> [WHAT IS REQUIRED]:
Narrow the data below down to the lines containing "Fleetinfo".

> [AVAILABLE RECORDS]:
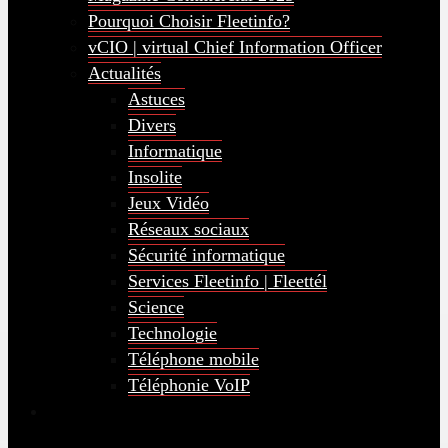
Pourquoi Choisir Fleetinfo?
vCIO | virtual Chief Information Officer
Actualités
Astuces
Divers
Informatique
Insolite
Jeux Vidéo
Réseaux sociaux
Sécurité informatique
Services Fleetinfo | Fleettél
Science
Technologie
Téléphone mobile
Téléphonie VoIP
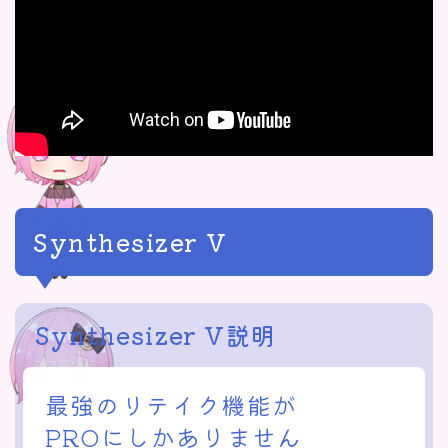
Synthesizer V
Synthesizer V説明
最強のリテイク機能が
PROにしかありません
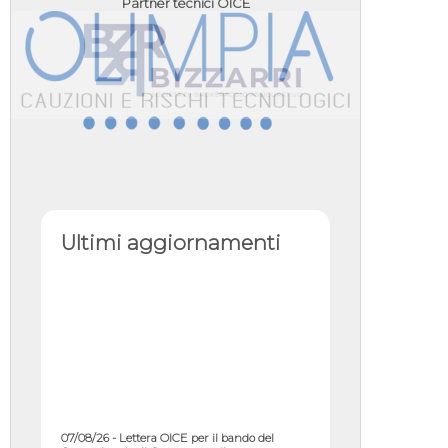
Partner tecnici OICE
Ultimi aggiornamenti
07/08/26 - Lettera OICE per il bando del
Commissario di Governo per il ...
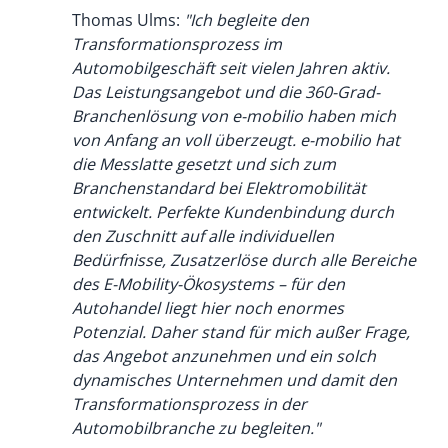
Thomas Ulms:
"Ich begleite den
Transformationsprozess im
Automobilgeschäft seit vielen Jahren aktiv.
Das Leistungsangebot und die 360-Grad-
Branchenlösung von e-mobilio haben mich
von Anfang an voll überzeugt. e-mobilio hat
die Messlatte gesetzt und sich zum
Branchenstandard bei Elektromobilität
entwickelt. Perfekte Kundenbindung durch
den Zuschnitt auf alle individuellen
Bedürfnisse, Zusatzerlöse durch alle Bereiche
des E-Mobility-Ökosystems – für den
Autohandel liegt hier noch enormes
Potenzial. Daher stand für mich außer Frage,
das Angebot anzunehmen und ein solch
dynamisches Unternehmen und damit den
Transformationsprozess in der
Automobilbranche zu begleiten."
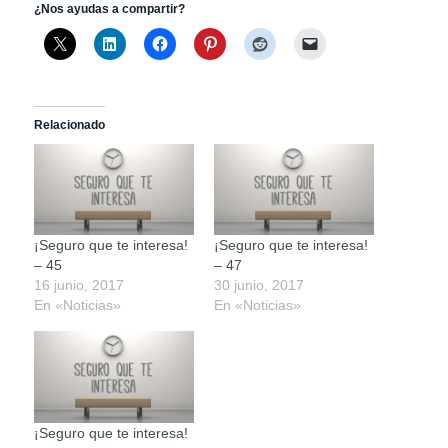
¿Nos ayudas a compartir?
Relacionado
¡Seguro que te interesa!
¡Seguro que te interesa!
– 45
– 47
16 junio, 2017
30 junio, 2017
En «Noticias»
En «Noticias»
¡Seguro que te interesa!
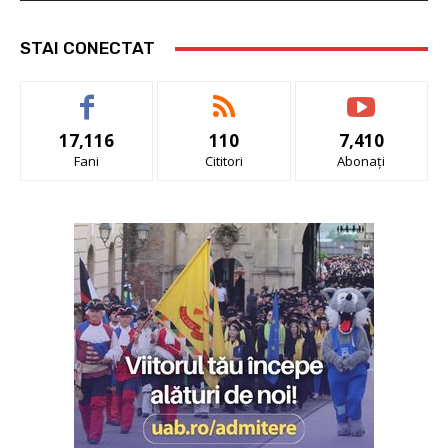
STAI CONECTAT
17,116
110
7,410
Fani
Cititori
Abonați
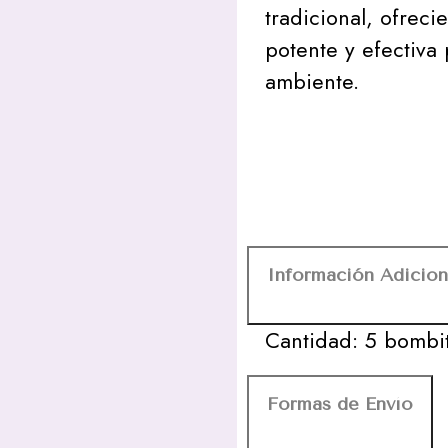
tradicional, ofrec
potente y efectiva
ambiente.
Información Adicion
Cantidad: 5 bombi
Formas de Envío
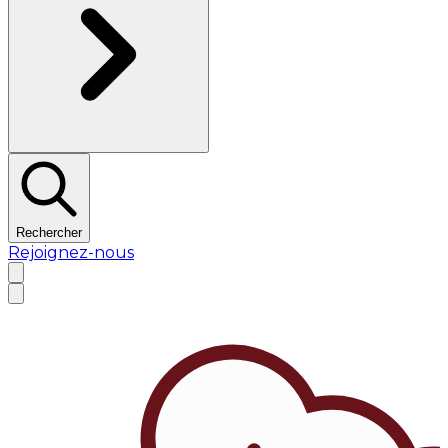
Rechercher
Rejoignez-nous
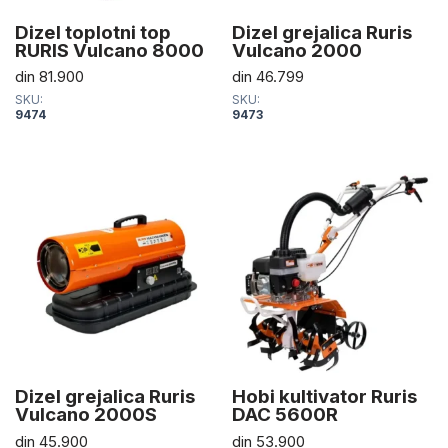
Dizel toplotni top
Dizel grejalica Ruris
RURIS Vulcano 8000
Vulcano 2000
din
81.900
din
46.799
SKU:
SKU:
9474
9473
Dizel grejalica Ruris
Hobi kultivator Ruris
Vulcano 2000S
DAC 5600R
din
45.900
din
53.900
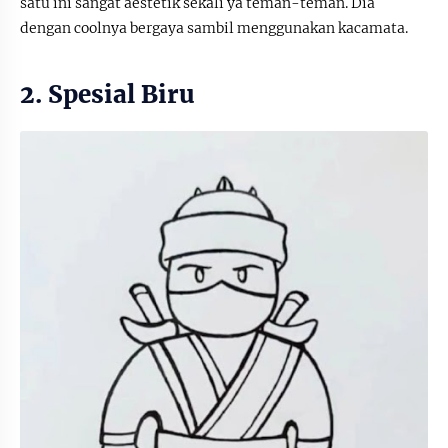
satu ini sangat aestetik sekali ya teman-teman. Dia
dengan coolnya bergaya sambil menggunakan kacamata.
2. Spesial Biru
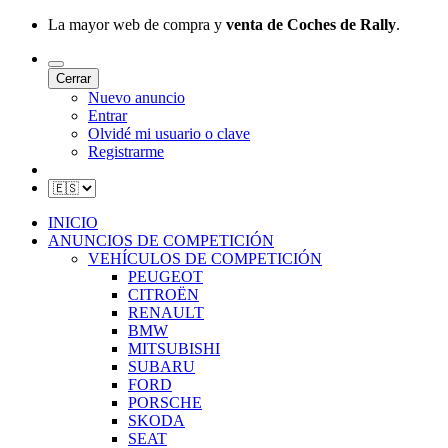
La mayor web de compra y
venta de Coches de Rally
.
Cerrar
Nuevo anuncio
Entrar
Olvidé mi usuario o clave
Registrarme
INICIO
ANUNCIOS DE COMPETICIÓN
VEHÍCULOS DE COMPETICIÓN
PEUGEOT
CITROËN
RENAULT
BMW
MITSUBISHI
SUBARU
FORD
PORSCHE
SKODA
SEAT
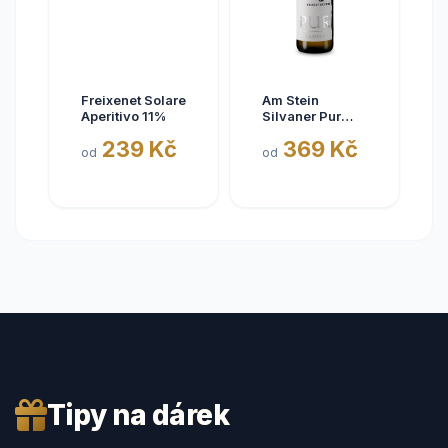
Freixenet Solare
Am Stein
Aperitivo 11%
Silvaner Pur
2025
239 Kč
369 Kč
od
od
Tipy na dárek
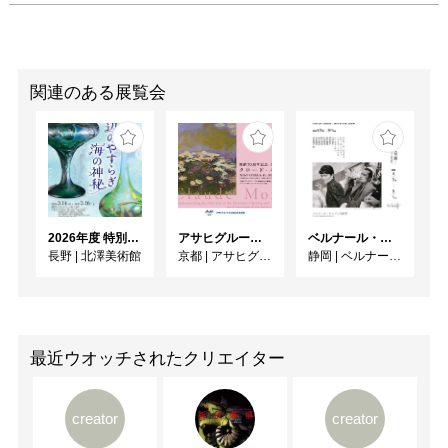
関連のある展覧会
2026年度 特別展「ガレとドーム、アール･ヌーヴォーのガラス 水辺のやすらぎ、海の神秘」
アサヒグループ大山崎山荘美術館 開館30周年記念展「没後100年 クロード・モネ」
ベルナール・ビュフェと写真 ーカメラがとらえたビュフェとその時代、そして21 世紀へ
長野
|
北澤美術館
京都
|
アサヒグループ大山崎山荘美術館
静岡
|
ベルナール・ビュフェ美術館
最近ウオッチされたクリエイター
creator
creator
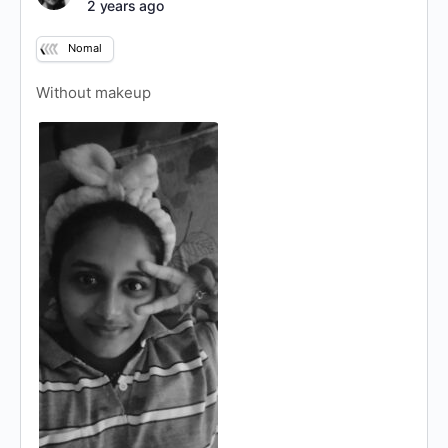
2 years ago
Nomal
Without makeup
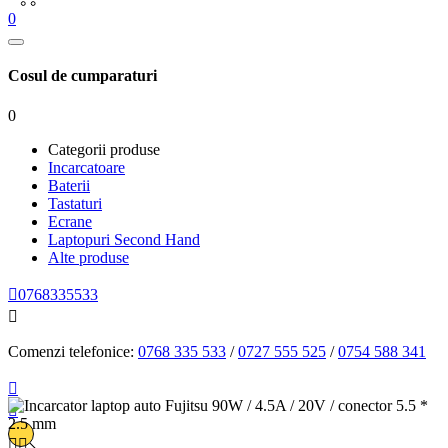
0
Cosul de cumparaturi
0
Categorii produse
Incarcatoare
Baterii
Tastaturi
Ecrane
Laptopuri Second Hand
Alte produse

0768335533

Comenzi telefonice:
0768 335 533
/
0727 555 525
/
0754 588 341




==
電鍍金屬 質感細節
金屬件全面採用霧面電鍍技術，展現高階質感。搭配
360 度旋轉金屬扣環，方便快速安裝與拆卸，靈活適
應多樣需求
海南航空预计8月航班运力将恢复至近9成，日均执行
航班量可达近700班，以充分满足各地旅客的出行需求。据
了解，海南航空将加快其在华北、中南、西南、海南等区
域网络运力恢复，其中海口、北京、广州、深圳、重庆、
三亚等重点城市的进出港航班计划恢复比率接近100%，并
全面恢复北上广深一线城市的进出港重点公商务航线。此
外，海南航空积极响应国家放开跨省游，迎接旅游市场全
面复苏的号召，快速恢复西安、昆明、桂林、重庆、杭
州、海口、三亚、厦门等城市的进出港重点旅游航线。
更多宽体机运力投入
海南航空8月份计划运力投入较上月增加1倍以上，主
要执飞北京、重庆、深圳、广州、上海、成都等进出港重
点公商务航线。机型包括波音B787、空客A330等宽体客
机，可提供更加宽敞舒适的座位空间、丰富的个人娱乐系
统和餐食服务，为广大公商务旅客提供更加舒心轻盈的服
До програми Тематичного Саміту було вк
* * *
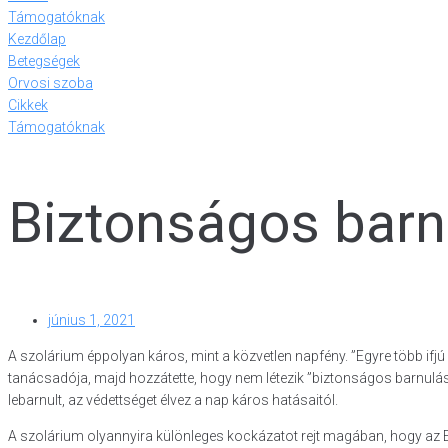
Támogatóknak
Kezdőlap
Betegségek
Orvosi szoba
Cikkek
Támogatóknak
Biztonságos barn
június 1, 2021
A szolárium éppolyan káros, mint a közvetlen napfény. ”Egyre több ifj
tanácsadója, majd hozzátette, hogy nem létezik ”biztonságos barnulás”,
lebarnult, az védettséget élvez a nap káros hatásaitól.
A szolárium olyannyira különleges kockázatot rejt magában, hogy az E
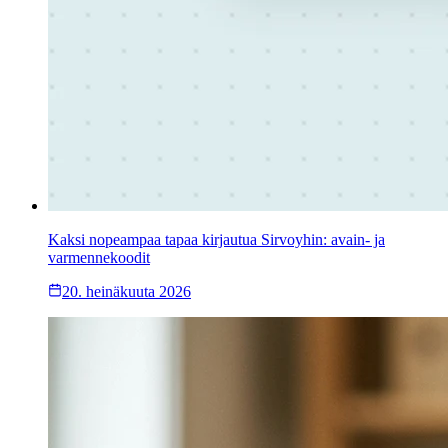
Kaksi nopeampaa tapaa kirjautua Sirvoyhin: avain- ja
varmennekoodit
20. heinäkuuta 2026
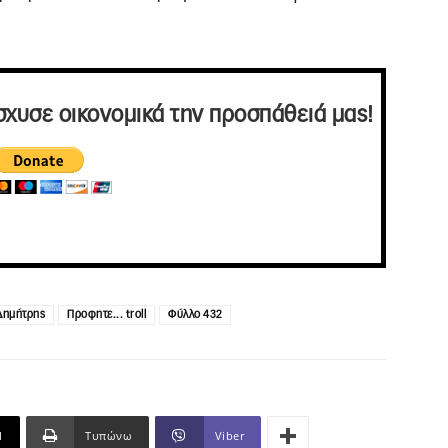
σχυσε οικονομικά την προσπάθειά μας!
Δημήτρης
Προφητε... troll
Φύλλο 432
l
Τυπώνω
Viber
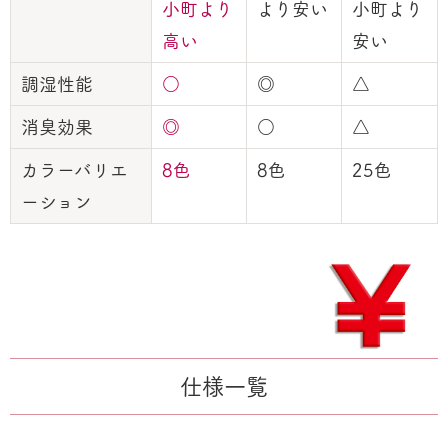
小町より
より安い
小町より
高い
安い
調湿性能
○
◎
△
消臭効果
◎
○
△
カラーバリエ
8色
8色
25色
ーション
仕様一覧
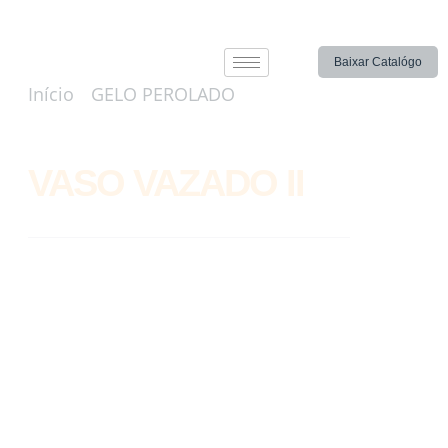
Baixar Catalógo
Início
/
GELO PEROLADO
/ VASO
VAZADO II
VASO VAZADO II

> [ANSWER BOX]:
Pourquoi Choisir Fleetinfo?
Services Fleetinfo | Fleettél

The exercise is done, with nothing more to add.